What you are asked to do | For each record below, retype the text exactly and omit any image.

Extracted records
═══
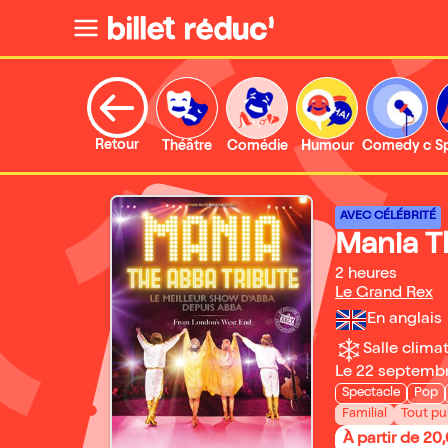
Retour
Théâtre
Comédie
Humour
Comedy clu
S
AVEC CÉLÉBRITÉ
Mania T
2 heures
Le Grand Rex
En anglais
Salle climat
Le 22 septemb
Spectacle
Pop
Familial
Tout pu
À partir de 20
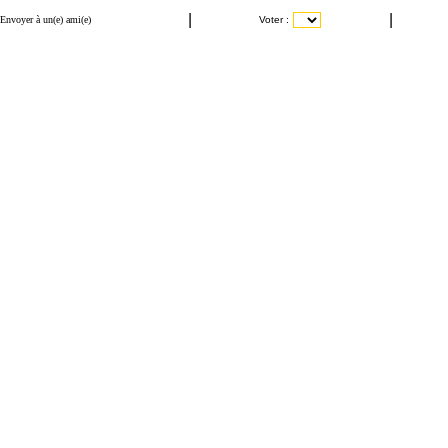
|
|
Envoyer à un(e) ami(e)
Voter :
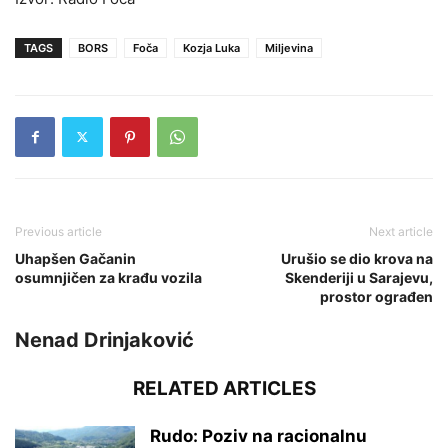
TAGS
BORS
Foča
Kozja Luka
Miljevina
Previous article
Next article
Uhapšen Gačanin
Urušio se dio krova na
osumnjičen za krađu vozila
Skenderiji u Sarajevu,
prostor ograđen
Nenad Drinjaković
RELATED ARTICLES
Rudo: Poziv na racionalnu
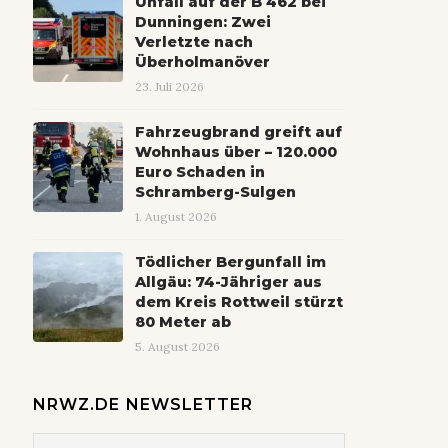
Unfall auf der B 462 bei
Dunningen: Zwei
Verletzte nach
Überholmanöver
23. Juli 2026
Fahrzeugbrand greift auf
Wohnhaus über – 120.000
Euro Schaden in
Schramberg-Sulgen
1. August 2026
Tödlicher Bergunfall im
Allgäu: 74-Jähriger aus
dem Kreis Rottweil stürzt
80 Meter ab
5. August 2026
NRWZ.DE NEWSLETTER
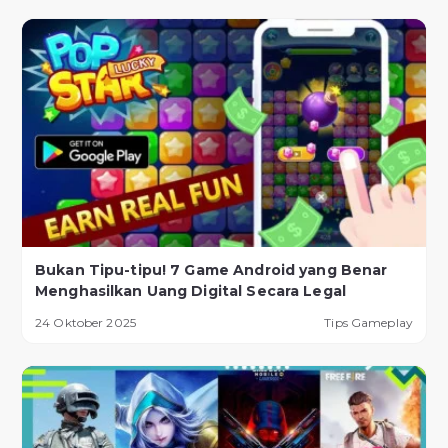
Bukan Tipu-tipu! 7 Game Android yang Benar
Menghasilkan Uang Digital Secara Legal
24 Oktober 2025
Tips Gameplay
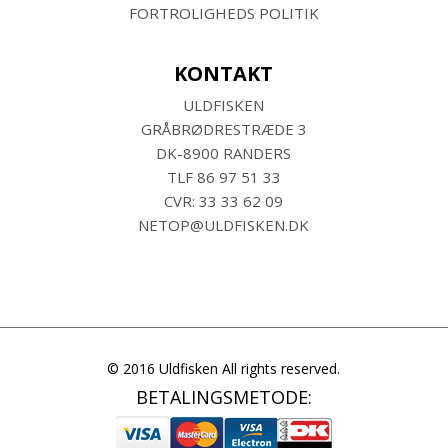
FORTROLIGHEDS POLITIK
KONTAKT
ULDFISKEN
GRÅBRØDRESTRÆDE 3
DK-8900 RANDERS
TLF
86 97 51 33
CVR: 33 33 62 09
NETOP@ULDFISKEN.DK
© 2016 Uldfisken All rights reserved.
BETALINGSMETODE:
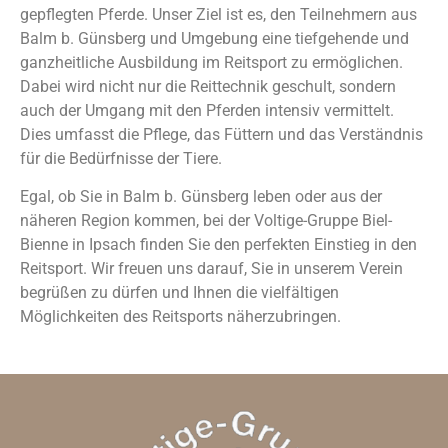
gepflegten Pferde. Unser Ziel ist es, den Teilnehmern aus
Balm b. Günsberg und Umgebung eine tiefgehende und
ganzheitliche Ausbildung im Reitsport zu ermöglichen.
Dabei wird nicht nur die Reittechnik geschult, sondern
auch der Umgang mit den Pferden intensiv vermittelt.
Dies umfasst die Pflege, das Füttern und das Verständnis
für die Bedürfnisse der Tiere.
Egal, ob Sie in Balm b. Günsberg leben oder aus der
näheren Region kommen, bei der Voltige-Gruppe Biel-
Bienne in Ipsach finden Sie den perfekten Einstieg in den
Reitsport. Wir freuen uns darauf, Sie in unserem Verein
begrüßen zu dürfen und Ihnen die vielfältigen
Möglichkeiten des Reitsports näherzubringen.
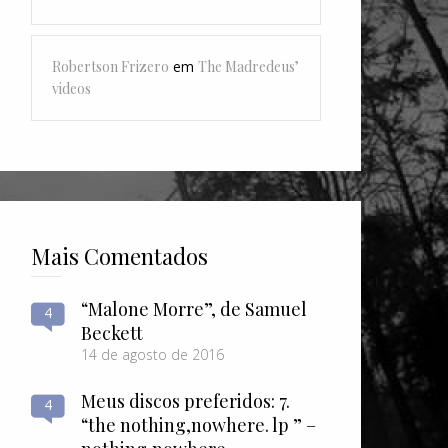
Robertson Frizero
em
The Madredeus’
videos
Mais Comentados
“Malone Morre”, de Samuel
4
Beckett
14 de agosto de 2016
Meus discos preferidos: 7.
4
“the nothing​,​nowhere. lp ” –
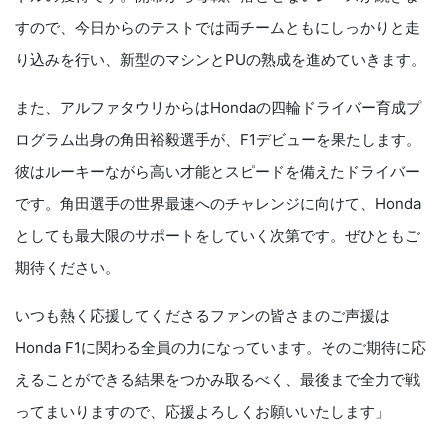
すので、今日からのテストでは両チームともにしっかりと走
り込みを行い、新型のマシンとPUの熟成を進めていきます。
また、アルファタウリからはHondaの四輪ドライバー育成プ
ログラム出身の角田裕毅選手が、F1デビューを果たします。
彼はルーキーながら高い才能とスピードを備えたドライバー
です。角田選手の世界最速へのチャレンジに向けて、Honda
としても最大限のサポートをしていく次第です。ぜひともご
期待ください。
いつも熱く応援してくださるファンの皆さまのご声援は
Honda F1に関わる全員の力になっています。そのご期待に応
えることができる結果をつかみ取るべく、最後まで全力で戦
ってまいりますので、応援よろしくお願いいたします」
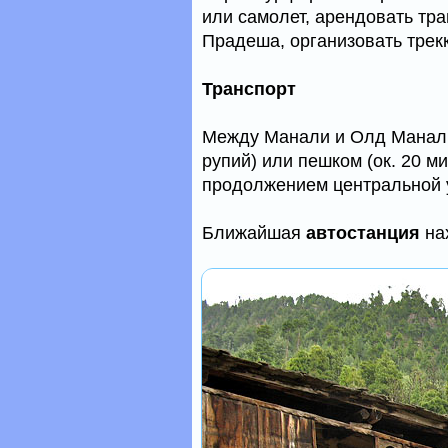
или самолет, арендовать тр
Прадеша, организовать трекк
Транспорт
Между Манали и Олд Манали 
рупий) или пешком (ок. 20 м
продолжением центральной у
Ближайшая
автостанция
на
═══
Solution to the problem |
Retour
Théâtre
Comédie
Humour
Comedy clu
S
AVEC CÉLÉBRITÉ
Mania T
2 heures
Le Grand Rex
En anglais
Salle climat
Le 22 septemb
Spectacle
Pop
Familial
Tout pu
À partir de 20
|
|
Envoyer à un(e) ami(e)
Voter :
TAGS
BORS
Foča
Kozja Luka
Miljevina
Previous article
Next article
Uhapšen Gačanin
Urušio se dio krova na
osumnjičen za krađu vozila
Skenderiji u Sarajevu,
prostor ograđen
Nenad Drinjaković
RELATED ARTICLES
Rudo: Poziv na racionalnu
Unfall auf der B 462 bei
Dunningen: Zwei
Verletzte nach
Überholmanöver
23. Juli 2026
Fahrzeugbrand greift auf
Wohnhaus über – 120.000
Euro Schaden in
Schramberg-Sulgen
1. August 2026
Tödlicher Bergunfall im
Allgäu: 74-Jähriger aus
dem Kreis Rottweil stürzt
80 Meter ab
5. August 2026
NRWZ.DE NEWSLETTER
Bukan Tipu-tipu! 7 Game Android yang Benar
Menghasilkan Uang Digital Secara Legal
24 Oktober 2025
Tips Gameplay
FORTROLIGHEDS POLITIK
KONTAKT
ULDFISKEN
GRÅBRØDRESTRÆDE 3
DK-8900 RANDERS
TLF
86 97 51 33
CVR: 33 33 62 09
NETOP@ULDFISKEN.DK
© 2016 Uldfisken All rights reserved.
BETALINGSMETODE:
gepflegten Pferde. Unser Ziel ist es, den Teilnehmern aus
Balm b. Günsberg und Umgebung eine tiefgehende und
ganzheitliche Ausbildung im Reitsport zu ermöglichen.
Dabei wird nicht nur die Reittechnik geschult, sondern
auch der Umgang mit den Pferden intensiv vermittelt.
Dies umfasst die Pflege, das Füttern und das Verständnis
für die Bedürfnisse der Tiere.
Egal, ob Sie in Balm b. Günsberg leben oder aus der
näheren Region kommen, bei der Voltige-Gruppe Biel-
Bienne in Ipsach finden Sie den perfekten Einstieg in den
Reitsport. Wir freuen uns darauf, Sie in unserem Verein
begrüßen zu dürfen und Ihnen die vielfältigen
Möglichkeiten des Reitsports näherzubringen.
Robertson Frizero
em
The Madredeus’
videos
Mais Comentados
“Malone Morre”, de Samuel
4
Beckett
14 de agosto de 2016
Meus discos preferidos: 7.
4
“the nothing​,​nowhere. lp ” –
すので、今日からのテストでは両チームともにしっかりと走
り込みを行い、新型のマシンとPUの熟成を進めていきます。
また、アルファタウリからはHondaの四輪ドライバー育成プ
ログラム出身の角田裕毅選手が、F1デビューを果たします。
彼はルーキーながら高い才能とスピードを備えたドライバー
です。角田選手の世界最速へのチャレンジに向けて、Honda
としても最大限のサポートをしていく次第です。ぜひともご
期待ください。
いつも熱く応援してくださるファンの皆さまのご声援は
Honda F1に関わる全員の力になっています。そのご期待に応
えることができる結果をつかみ取るべく、最後まで全力で戦
ってまいりますので、応援よろしくお願いいたします」
или самолет, арендовать тр
Прадеша, организовать трекк
Транспорт
Между Манали и Олд Манали 
рупий) или пешком (ок. 20 м
продолжением центральной у
Ближайшая
автостанция
на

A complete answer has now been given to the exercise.